:: SUPPLIED RECORDS ::
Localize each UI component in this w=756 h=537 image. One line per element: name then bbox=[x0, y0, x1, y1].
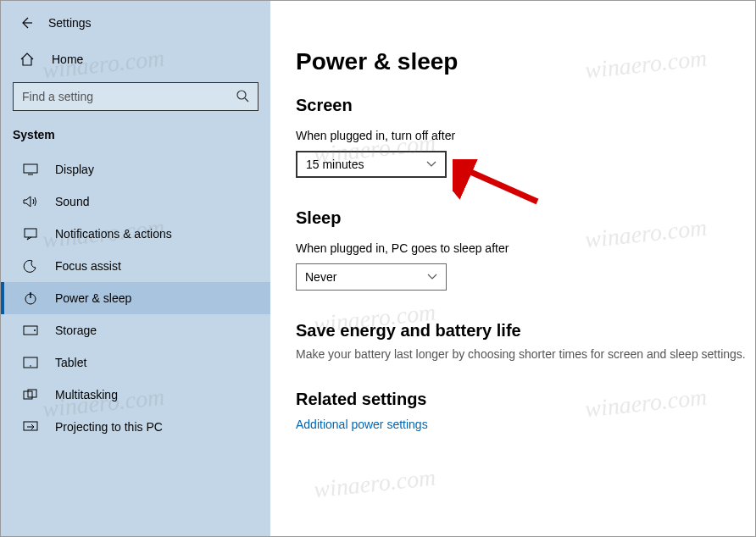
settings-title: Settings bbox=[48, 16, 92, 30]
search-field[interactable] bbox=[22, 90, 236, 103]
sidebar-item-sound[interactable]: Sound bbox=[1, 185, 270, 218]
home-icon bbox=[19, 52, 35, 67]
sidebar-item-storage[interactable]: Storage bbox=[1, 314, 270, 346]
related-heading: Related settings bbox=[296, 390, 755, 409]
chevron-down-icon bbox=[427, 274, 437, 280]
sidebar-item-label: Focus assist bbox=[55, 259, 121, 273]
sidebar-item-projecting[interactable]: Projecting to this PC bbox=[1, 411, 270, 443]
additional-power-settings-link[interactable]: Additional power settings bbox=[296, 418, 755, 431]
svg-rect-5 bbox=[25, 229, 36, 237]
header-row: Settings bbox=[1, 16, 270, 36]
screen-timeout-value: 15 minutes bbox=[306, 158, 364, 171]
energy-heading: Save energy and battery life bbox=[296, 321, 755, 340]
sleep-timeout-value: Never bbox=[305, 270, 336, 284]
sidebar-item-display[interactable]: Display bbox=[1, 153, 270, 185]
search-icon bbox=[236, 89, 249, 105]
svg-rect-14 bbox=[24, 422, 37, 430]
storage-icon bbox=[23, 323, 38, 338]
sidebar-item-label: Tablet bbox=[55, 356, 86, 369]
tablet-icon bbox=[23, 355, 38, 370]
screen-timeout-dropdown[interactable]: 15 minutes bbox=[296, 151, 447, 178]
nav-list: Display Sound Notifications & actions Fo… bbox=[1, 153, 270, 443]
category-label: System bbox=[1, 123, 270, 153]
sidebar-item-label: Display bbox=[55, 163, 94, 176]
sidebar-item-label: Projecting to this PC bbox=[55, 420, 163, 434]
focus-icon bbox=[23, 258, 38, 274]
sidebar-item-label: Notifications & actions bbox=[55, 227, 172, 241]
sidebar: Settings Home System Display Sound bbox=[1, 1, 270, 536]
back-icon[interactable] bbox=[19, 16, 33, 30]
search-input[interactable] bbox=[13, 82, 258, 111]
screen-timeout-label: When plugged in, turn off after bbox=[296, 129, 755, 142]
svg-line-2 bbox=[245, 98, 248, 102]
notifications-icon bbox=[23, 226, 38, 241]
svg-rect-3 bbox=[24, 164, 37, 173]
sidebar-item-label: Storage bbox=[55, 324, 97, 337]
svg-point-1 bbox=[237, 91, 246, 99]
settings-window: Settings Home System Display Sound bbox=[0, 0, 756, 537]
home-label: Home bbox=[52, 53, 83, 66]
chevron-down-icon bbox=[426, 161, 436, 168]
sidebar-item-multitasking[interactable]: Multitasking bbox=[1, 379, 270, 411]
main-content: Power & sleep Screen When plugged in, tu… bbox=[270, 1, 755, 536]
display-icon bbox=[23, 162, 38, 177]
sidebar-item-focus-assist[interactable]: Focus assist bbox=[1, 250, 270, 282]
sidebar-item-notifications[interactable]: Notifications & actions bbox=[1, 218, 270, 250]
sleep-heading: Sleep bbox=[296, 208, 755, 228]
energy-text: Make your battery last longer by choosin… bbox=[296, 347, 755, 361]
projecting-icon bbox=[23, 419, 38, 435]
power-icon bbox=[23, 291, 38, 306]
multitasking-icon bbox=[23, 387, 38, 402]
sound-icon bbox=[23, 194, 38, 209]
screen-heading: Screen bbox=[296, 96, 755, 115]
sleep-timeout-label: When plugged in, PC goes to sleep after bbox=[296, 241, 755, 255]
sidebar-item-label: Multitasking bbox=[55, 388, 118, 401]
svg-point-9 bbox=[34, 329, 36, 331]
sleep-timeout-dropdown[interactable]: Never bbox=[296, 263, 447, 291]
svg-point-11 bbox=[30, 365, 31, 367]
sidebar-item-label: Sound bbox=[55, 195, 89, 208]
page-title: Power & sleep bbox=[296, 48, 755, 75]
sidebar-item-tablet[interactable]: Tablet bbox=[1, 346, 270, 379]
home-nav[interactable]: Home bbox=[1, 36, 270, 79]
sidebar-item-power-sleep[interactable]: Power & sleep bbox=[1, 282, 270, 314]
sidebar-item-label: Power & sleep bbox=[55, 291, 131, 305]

:: TASK ITEM ::
Each record above, in full: return it exactly, pictures excluded.

:: RESPONSE BOX ::
Localize each UI component in this w=756 h=537 image. One line per element: name then bbox=[x0, y0, x1, y1].
settings-title: Settings bbox=[48, 16, 92, 30]
search-field[interactable] bbox=[22, 90, 236, 103]
sidebar-item-sound[interactable]: Sound bbox=[1, 185, 270, 218]
home-icon bbox=[19, 52, 35, 67]
sidebar-item-storage[interactable]: Storage bbox=[1, 314, 270, 346]
related-heading: Related settings bbox=[296, 390, 755, 409]
chevron-down-icon bbox=[427, 274, 437, 280]
sidebar-item-label: Focus assist bbox=[55, 259, 121, 273]
sidebar-item-projecting[interactable]: Projecting to this PC bbox=[1, 411, 270, 443]
additional-power-settings-link[interactable]: Additional power settings bbox=[296, 418, 755, 431]
svg-rect-5 bbox=[25, 229, 36, 237]
header-row: Settings bbox=[1, 16, 270, 36]
screen-timeout-value: 15 minutes bbox=[306, 158, 364, 171]
energy-heading: Save energy and battery life bbox=[296, 321, 755, 340]
sleep-timeout-value: Never bbox=[305, 270, 336, 284]
sidebar-item-display[interactable]: Display bbox=[1, 153, 270, 185]
search-icon bbox=[236, 89, 249, 105]
svg-rect-14 bbox=[24, 422, 37, 430]
storage-icon bbox=[23, 323, 38, 338]
sidebar-item-label: Tablet bbox=[55, 356, 86, 369]
tablet-icon bbox=[23, 355, 38, 370]
screen-timeout-dropdown[interactable]: 15 minutes bbox=[296, 151, 447, 178]
nav-list: Display Sound Notifications & actions Fo… bbox=[1, 153, 270, 443]
category-label: System bbox=[1, 123, 270, 153]
sidebar-item-label: Display bbox=[55, 163, 94, 176]
sidebar-item-label: Projecting to this PC bbox=[55, 420, 163, 434]
focus-icon bbox=[23, 258, 38, 274]
sidebar-item-label: Notifications & actions bbox=[55, 227, 172, 241]
sidebar: Settings Home System Display Sound bbox=[1, 1, 270, 536]
back-icon[interactable] bbox=[19, 16, 33, 30]
search-input[interactable] bbox=[13, 82, 258, 111]
screen-timeout-label: When plugged in, turn off after bbox=[296, 129, 755, 142]
svg-line-2 bbox=[245, 98, 248, 102]
notifications-icon bbox=[23, 226, 38, 241]
svg-rect-3 bbox=[24, 164, 37, 173]
sidebar-item-label: Storage bbox=[55, 324, 97, 337]
svg-point-1 bbox=[237, 91, 246, 99]
settings-window: Settings Home System Display Sound bbox=[0, 0, 756, 537]
home-label: Home bbox=[52, 53, 83, 66]
chevron-down-icon bbox=[426, 161, 436, 168]
sidebar-item-multitasking[interactable]: Multitasking bbox=[1, 379, 270, 411]
main-content: Power & sleep Screen When plugged in, tu… bbox=[270, 1, 755, 536]
display-icon bbox=[23, 162, 38, 177]
sidebar-item-focus-assist[interactable]: Focus assist bbox=[1, 250, 270, 282]
sidebar-item-notifications[interactable]: Notifications & actions bbox=[1, 218, 270, 250]
sleep-heading: Sleep bbox=[296, 208, 755, 228]
energy-text: Make your battery last longer by choosin… bbox=[296, 347, 755, 361]
projecting-icon bbox=[23, 419, 38, 435]
power-icon bbox=[23, 291, 38, 306]
multitasking-icon bbox=[23, 387, 38, 402]
sound-icon bbox=[23, 194, 38, 209]
screen-heading: Screen bbox=[296, 96, 755, 115]
sleep-timeout-label: When plugged in, PC goes to sleep after bbox=[296, 241, 755, 255]
sidebar-item-label: Multitasking bbox=[55, 388, 118, 401]
svg-point-9 bbox=[34, 329, 36, 331]
sleep-timeout-dropdown[interactable]: Never bbox=[296, 263, 447, 291]
svg-point-11 bbox=[30, 365, 31, 367]
sidebar-item-label: Sound bbox=[55, 195, 89, 208]
page-title: Power & sleep bbox=[296, 48, 755, 75]
sidebar-item-tablet[interactable]: Tablet bbox=[1, 346, 270, 379]
home-nav[interactable]: Home bbox=[1, 36, 270, 79]
sidebar-item-power-sleep[interactable]: Power & sleep bbox=[1, 282, 270, 314]
sidebar-item-label: Power & sleep bbox=[55, 291, 131, 305]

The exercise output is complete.